• Articolo , 18 giugno 2009
  • Pellet radioattivo. Prestigiacomo: massimo impegno del governo

  • Sono state decise le linee guida da seguire per quanto riguarda le analisi da effettuare sul materiale sequestrato, cui è stata delegata l’Ispra

(Rinnovabili.it) – “L’impegno del governo sul caso del pellet radioattivo è massimo. Il ministero dell’Ambiente è attivo su tutti i fronti per seguire questa problematica”. Lo ha dichiarato oggi il ministro dell’Ambiente Stefania Prestigiacomo in merito al caso del maxi-sequestro di biomassa importata dalla Lituania e contaminata da Cesio 137. Per decidere le linee guida da seguire si è svolto ieri presso la Procura di Aosta un summit a cui hanno partecipato, tra gli altri, il ministero dell’Ambiente, rappresentato dal vice capo di gabinetto, dott.ssa Bernadette Nicotra, e dall’Ispra, rappresentata dall’ing. Roberto Mezzanotte.

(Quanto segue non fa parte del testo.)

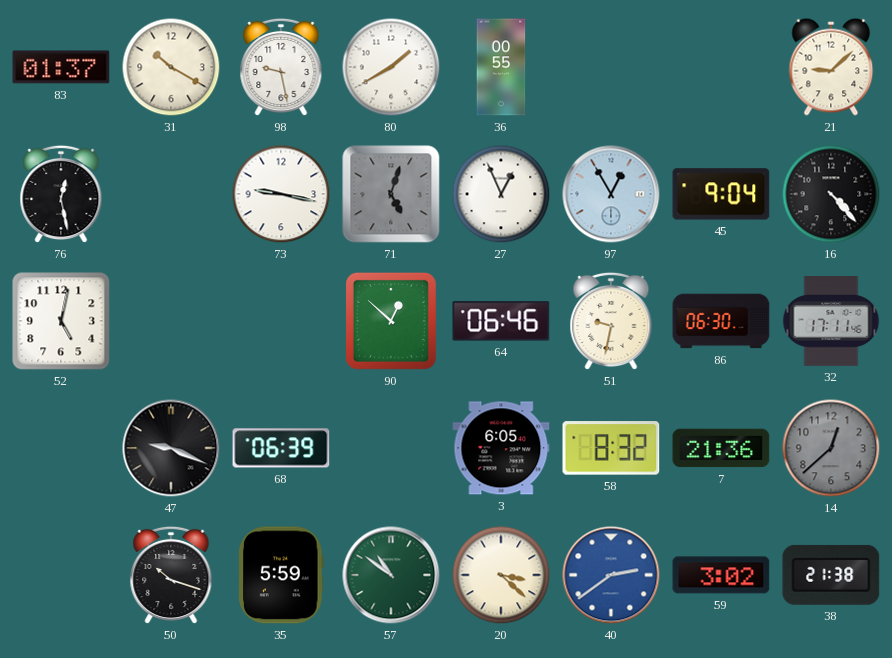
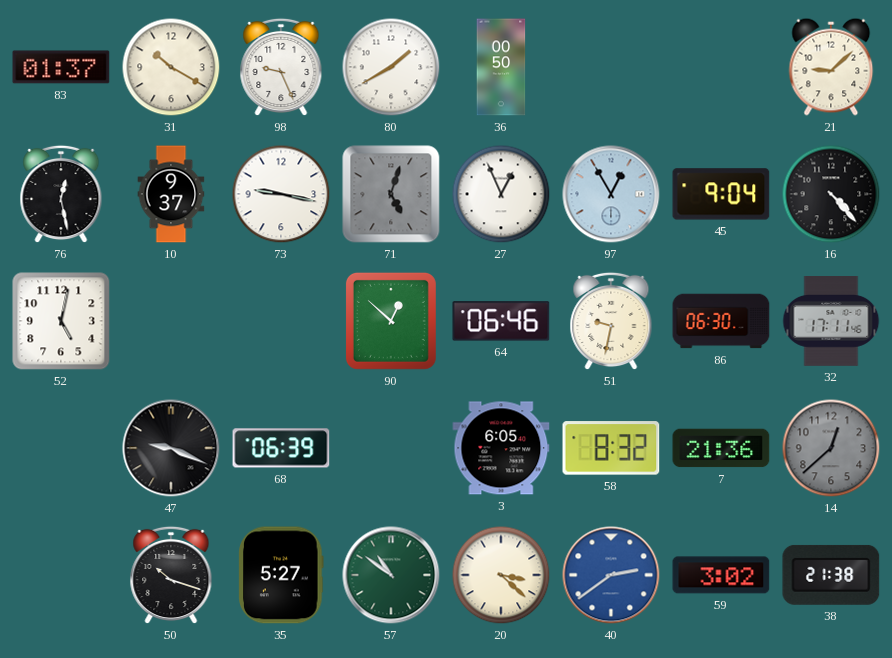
98: 9:28 -> 9:26
36: 00:55 -> 00:50
10: none -> 9:37
35: 5:59 -> 5:27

E spetterà proprio all’Istituto Superiore per la Protezione e la Ricerca Ambientale svolgere tutte le attività di indagine necessarie, ovviamente in stretto coordinamento con il Ministero e con le altre amministrazioni competenti.

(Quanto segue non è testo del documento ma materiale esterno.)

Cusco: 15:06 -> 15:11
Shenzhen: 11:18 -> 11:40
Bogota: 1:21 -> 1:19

Per tutelare la salute pubblica, garantire sicurezza e prevenire i danni all’ambiente sull’intero territorio nazionale il ministero dell’Ambiente aveva subito affidato i controlli di competenza ai carabinieri dei Noe, all’Ispra e ai Ram (Reparto ambientale marino) che hanno già fatto pervenire al dicastero un primo rapporto delle verifiche effettuate.
“Gli eco combustibili – conclude Prestigiacomo – rappresentano un’opportunità importante ed è necessario assicurare all’opinione pubblica la massima serenità nel loro utilizzo intervenendo con rapidità e incisività nell’individuazione delle partite che possono essere contaminate”.